**Task details**
Your job with the data below is to output exactly the lines from the one holding "Sregs Serif" down to the one holding "to trace the", both included, and no others.

§ §

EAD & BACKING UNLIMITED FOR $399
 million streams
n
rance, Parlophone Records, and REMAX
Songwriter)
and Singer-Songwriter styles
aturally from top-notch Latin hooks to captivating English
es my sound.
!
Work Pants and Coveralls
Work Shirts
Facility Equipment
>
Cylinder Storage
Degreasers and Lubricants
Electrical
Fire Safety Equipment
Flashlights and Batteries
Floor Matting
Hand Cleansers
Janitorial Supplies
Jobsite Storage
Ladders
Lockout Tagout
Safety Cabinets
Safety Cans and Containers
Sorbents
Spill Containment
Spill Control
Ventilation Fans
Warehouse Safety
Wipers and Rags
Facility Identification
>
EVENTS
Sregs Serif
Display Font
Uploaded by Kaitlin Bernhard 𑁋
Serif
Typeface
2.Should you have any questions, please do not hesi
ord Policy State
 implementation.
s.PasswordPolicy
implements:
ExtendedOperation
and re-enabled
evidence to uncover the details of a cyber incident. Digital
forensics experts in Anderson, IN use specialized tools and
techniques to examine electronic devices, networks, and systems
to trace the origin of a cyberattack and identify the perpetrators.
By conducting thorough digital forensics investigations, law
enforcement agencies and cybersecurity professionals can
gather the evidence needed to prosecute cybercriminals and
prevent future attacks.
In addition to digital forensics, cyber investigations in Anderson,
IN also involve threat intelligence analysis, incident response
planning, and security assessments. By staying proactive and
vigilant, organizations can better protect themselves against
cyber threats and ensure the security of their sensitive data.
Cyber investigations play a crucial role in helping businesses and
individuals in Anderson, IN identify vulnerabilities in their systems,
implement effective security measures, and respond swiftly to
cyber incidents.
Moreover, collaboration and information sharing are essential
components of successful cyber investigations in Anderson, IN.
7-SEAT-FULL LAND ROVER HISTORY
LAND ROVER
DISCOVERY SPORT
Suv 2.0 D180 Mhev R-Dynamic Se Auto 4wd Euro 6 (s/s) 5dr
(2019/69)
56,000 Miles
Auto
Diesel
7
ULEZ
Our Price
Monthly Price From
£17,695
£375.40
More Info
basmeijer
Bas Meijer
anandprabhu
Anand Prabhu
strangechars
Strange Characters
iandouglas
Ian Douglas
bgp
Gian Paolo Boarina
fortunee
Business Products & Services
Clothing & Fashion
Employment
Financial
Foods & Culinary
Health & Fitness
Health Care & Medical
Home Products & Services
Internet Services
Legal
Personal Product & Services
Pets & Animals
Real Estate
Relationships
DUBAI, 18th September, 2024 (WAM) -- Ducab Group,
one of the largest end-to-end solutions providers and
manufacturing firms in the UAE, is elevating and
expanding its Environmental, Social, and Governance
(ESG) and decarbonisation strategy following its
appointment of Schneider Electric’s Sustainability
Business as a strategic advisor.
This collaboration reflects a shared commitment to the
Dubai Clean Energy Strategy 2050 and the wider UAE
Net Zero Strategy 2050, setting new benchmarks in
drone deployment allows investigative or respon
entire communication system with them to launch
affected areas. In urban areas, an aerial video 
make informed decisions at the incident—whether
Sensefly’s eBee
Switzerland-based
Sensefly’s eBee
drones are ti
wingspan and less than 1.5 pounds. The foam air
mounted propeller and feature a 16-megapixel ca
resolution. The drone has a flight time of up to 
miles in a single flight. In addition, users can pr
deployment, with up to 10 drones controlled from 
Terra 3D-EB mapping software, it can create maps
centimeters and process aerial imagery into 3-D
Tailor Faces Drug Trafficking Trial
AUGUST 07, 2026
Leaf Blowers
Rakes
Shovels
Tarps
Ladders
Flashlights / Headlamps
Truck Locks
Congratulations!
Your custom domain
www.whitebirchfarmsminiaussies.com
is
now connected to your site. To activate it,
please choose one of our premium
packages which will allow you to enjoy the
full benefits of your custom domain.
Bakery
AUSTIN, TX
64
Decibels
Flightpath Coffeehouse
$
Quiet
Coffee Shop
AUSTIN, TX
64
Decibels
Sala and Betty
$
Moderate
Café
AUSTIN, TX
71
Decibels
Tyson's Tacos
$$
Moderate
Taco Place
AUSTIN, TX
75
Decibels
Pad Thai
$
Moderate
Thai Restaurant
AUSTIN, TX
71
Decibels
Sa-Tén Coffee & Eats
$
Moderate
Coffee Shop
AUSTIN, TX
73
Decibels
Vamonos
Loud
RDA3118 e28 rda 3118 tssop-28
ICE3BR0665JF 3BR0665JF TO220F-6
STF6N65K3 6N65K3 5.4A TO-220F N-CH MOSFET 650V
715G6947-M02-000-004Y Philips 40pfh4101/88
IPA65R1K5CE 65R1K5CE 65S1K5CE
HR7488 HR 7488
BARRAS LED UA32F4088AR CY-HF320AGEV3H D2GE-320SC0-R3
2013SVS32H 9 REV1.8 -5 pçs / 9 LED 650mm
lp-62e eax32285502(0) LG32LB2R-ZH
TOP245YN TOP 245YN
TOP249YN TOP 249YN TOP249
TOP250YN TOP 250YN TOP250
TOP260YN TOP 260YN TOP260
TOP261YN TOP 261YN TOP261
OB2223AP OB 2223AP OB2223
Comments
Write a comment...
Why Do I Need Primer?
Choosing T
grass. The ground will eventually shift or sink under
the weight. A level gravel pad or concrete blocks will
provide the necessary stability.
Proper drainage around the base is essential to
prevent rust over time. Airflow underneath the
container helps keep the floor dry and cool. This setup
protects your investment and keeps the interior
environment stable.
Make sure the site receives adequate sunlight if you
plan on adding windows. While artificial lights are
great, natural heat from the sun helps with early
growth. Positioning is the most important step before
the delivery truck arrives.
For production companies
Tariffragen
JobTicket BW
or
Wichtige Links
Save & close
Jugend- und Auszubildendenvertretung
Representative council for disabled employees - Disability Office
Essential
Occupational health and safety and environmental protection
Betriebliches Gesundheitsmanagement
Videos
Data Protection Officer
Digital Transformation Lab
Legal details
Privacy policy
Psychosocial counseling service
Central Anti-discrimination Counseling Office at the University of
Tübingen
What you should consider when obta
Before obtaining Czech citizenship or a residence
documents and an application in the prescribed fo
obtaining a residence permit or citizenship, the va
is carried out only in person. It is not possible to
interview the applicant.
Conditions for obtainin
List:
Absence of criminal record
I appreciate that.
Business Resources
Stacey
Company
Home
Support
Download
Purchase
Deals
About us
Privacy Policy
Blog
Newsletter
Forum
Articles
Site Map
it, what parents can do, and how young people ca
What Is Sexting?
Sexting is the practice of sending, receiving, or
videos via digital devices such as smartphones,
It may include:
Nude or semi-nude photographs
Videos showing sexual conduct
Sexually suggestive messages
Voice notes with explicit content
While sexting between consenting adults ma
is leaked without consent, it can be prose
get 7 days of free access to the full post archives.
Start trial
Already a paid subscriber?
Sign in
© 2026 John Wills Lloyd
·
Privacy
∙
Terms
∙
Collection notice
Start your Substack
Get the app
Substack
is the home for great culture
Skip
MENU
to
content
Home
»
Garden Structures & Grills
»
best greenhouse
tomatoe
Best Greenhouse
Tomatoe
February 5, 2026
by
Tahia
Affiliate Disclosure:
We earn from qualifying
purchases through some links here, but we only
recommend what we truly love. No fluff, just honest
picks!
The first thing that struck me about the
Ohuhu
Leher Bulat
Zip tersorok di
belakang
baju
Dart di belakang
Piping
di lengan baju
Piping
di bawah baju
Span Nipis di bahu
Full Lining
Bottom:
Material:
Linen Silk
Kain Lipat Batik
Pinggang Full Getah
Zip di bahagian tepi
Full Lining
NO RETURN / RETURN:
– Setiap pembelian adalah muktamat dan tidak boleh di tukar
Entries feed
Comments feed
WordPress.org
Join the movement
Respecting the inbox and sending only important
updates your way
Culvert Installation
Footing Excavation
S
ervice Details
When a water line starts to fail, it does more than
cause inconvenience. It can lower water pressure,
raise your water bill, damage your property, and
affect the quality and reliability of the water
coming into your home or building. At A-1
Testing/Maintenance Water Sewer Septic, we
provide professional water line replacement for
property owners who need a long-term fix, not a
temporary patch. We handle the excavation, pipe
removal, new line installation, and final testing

§ §

**Response to this exercise**
Sregs Serif
Display Font
Uploaded by Kaitlin Bernhard 𑁋
Serif
Typeface
2.Should you have any questions, please do not hesi
ord Policy State
 implementation.
s.PasswordPolicy
implements:
ExtendedOperation
and re-enabled
evidence to uncover the details of a cyber incident. Digital
forensics experts in Anderson, IN use specialized tools and
techniques to examine electronic devices, networks, and systems
to trace the origin of a cyberattack and identify the perpetrators.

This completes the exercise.